Secondly, with Lost currently dominating the imaginations of viewers worldwide, The Last Resort tags along too closely to the current trend of taking a specific genre and mixing it with the undead. The premier of Moonstone’s latest series Rotten, a fusion of zombie and western genres, managed to rise above the same problem with a taut plot and characters worth investing in. Here the passengers are all so egocentric and foul-mouthed that it’s hard to care about anyone in particular.

And lastly, I’ve been a fan of Palmiotti’s writing for some time, and though his dialogue is up to its usual standard here, something about The Last Resort left a bad taste in my mouth. The team’s insistence on sticking a pair of breasts on every other page only tinted the issue’s leisurely pacing in an unjustly derogatory light. Intelligent, dialogue-driven scenes? Great. Well-proportioned nymphomaniac beauties? Fine. On the same page, however, these polar opposites generally cancel each other out.

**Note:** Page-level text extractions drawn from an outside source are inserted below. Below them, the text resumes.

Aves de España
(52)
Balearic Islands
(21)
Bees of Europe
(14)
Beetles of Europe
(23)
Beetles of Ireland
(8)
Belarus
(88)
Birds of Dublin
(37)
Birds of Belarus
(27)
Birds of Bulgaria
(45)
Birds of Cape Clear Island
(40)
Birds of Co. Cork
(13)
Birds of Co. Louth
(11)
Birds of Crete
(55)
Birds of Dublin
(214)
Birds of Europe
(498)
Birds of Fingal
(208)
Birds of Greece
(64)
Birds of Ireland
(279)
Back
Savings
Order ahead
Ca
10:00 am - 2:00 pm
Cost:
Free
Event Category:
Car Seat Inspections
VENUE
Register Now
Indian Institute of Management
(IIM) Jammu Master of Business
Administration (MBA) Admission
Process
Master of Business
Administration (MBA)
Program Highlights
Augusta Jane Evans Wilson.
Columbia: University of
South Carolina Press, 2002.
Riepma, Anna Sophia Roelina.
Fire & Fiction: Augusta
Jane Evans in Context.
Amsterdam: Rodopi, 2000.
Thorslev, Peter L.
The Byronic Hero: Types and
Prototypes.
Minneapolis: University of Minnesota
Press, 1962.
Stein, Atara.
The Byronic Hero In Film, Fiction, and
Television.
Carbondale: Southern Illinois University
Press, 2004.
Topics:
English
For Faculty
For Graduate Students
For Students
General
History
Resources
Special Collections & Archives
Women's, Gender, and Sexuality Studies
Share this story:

Still, as negative as this review has been so far, there’s actually a lot to like about The Last Resort – despite its uneven debut, I imagine that this series will read far better in trade paperback form. Caracuzzo’s watercolour art is gorgeous, and should suit the series’ imminent tropical setting perfectly. And while none of the characters were especially likeable, Palmiotti and Gray’s script injects a certain vigour into them that many other titles on the shelves lack.